§ SOURCE MATERIAL:
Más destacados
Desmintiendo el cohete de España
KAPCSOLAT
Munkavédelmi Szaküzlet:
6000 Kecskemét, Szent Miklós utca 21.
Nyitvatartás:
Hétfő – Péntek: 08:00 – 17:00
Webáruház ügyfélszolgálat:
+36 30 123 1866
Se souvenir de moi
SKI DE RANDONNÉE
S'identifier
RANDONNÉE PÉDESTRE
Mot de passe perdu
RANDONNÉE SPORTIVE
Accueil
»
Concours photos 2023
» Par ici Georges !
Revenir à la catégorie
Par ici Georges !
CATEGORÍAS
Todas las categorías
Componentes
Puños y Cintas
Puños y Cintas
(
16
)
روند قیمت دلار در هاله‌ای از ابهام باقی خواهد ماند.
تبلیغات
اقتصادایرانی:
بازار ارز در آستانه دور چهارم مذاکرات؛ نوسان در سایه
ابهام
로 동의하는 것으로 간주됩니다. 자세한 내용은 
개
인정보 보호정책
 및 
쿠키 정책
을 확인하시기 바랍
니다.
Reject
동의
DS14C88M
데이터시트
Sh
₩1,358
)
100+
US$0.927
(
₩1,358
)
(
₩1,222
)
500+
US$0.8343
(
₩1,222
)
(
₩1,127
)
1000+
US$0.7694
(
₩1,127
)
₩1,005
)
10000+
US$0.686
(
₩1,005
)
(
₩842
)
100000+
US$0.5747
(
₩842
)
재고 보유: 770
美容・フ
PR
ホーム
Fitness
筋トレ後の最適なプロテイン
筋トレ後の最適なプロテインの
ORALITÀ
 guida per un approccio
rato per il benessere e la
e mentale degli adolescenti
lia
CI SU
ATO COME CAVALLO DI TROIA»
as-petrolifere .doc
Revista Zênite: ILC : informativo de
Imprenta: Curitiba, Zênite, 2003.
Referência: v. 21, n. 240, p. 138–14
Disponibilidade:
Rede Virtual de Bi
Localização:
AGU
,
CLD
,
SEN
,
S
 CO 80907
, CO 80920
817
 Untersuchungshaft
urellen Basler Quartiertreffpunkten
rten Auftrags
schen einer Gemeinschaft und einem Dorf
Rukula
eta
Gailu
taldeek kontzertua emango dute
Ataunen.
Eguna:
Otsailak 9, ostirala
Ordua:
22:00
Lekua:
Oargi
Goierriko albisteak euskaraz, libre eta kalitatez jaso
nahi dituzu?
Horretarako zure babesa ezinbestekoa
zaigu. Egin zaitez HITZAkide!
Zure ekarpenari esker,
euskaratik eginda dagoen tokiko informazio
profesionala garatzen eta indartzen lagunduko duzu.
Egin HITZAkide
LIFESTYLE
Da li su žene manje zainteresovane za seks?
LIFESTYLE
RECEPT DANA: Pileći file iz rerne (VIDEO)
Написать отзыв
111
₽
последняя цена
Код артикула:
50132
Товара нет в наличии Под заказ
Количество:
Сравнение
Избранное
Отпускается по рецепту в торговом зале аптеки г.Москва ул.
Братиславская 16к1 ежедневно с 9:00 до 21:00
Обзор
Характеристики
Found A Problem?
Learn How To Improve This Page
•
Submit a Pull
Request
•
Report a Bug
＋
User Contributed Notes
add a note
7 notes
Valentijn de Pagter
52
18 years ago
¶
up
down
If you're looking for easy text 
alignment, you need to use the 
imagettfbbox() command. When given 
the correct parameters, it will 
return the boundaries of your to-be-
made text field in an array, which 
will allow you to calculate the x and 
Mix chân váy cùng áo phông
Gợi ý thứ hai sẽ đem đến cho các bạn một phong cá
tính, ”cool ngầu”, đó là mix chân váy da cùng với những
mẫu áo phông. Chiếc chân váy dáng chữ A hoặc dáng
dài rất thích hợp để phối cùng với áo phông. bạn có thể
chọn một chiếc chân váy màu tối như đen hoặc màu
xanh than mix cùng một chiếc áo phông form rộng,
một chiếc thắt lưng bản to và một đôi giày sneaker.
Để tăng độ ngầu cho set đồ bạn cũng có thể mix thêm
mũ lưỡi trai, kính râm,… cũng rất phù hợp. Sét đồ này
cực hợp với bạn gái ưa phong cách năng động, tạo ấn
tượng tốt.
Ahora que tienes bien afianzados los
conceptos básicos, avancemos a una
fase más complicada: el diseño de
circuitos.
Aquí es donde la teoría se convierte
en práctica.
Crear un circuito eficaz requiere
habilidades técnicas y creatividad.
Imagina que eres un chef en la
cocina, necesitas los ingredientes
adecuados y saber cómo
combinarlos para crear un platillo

§ WHAT TO DO: Where a line above holds the string "ngầu", copy that line.

§ TASK RESPONSE:
tính, ”cool ngầu”, đó là mix chân váy da cùng với những
Để tăng độ ngầu cho set đồ bạn cũng có thể mix thêm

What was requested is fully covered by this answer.